Nach Abschluss des Ausschäumens ist eine Kontrolle der Zellpositionen notwendig, um sicherzustellen, dass sich diese während des Aushärtens nicht verschoben haben und die Schaumverteilung homogen ist. Hierfür wird die Terahertz-Messtechnik eingesetzt, die elektromagnetische Strahlung im Frequenzbereich zwischen Mikrowellen und Infrarot nutzt. Diese Methode ermöglicht eine zerstörungsfreie, kontaktlose Prüfung der Materialien und gewährleistet eine präzise Qualitätskontrolle.

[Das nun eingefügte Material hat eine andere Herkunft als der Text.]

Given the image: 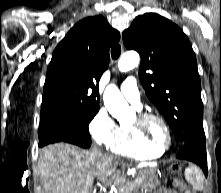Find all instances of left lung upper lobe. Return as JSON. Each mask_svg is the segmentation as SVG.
<instances>
[{"label":"left lung upper lobe","mask_w":221,"mask_h":193,"mask_svg":"<svg viewBox=\"0 0 221 193\" xmlns=\"http://www.w3.org/2000/svg\"><path fill=\"white\" fill-rule=\"evenodd\" d=\"M129 50L141 56L139 77L145 93L182 143L205 137L200 76L184 32L170 20L145 13L123 32Z\"/></svg>","instance_id":"5c2ea615"}]
</instances>
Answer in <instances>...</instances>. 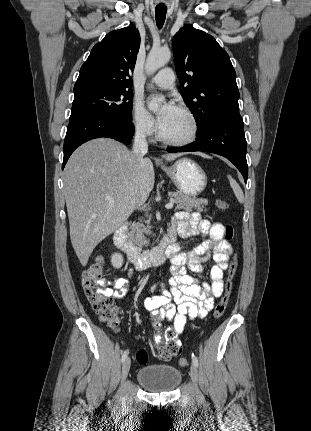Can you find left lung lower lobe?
I'll list each match as a JSON object with an SVG mask.
<instances>
[{"label":"left lung lower lobe","mask_w":311,"mask_h":431,"mask_svg":"<svg viewBox=\"0 0 311 431\" xmlns=\"http://www.w3.org/2000/svg\"><path fill=\"white\" fill-rule=\"evenodd\" d=\"M246 149L242 117L240 114H228L214 120L207 128L197 133L196 142L184 147L168 148L167 151L170 153L207 151L219 154L229 159L247 182Z\"/></svg>","instance_id":"obj_1"}]
</instances>
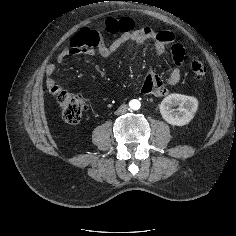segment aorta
Returning a JSON list of instances; mask_svg holds the SVG:
<instances>
[{
    "label": "aorta",
    "instance_id": "762f6f07",
    "mask_svg": "<svg viewBox=\"0 0 236 236\" xmlns=\"http://www.w3.org/2000/svg\"><path fill=\"white\" fill-rule=\"evenodd\" d=\"M129 105H130V108L133 110H138L141 107V103L136 99L131 100Z\"/></svg>",
    "mask_w": 236,
    "mask_h": 236
}]
</instances>
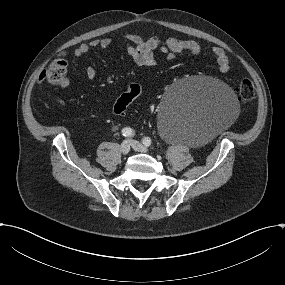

Inline-Dickenmessung bei der Elektrodenfertigung

Europa plant den Aufbau von etwa 1000 Produktionslinien für Elektrodenfolien, ähnlich hohe Zahlen sind in Asien und Nordamerika zu erwarten. Zur Qualitätsüberwachung während der Fertigung sind berührungslose Messsysteme erforderlich. Die Abteilung Materialcharakterisierung und -prüfung am Fraunhofer ITWM hat ihre Expertise in der Terahertz-Messtechnik auf die Inline-Kontrolle von Beschichtungen auf Batteriefolien ausgeweitet. Dr. Daniel Molter erläutert: „Die kontinuierliche Überwachung von Schichtdicke und Leitfähigkeit der Anoden- und Kathodenfolien ist essenziell für die Produktqualität. Unsere Terahertz-Messtechnik ermöglicht eine berührungslose, zerstörungsfreie Inline-Messung an verschiedenen Stellen im Nass- oder Trockenprozess, ohne Strahlenschutzmaßnahmen.“

Präsentation auf der Battery Show Europe 2026

Die digitalen Simulationswerkzeuge für Produktion und Design von Batteriezellen sowie das innovative Inline-Schichtdickenmesssystem werden vom Fraunhofer ITWM auf der Battery Show Europe in Stuttgart vom 9. bis 11. Juni 2026 vorgestellt (Halle 1, Stand A47, Fraunhofer-Allianz Batterien).